===== Data under study
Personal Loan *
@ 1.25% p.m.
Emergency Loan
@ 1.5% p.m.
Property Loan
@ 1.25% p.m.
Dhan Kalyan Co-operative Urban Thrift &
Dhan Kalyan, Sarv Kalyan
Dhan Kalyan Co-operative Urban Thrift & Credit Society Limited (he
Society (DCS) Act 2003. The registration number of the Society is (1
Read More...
==========
===== Data under study
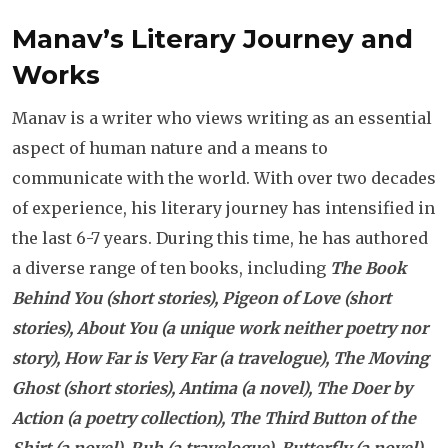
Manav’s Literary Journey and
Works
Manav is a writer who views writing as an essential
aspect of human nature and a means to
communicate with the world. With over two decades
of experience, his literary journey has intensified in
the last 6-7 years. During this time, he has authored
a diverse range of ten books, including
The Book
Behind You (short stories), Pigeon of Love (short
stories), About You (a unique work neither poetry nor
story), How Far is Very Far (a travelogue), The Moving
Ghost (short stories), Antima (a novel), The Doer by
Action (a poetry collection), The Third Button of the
==========
===== Data under study
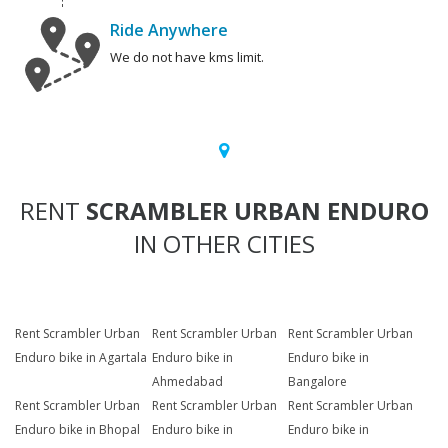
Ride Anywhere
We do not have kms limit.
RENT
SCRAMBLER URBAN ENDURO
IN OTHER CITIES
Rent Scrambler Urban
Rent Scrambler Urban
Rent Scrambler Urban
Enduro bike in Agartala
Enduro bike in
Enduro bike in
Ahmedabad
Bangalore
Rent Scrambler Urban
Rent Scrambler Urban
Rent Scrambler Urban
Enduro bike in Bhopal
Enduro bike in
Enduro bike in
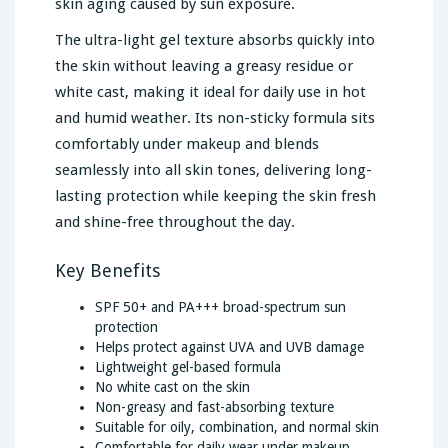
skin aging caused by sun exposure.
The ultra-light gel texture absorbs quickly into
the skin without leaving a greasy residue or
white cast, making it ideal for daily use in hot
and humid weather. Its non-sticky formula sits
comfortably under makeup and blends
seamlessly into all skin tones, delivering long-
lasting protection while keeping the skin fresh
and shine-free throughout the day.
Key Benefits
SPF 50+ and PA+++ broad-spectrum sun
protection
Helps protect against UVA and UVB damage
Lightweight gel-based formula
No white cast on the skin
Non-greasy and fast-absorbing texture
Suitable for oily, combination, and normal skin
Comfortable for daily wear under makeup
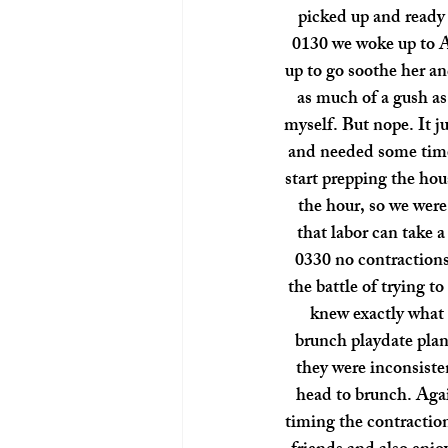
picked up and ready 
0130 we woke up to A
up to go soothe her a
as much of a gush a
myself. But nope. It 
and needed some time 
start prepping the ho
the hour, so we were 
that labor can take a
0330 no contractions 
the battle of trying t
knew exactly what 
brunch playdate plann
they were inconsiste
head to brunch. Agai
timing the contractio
==========
Write out exactly the lines above from the line with "Personal Loan *" through the line with "Read More...", both of them included, and leave out all other lines.

Personal Loan *
@ 1.25% p.m.
Emergency Loan
@ 1.5% p.m.
Property Loan
@ 1.25% p.m.
Dhan Kalyan Co-operative Urban Thrift &
Dhan Kalyan, Sarv Kalyan
Dhan Kalyan Co-operative Urban Thrift & Credit Society Limited (he
Society (DCS) Act 2003. The registration number of the Society is (1
Read More...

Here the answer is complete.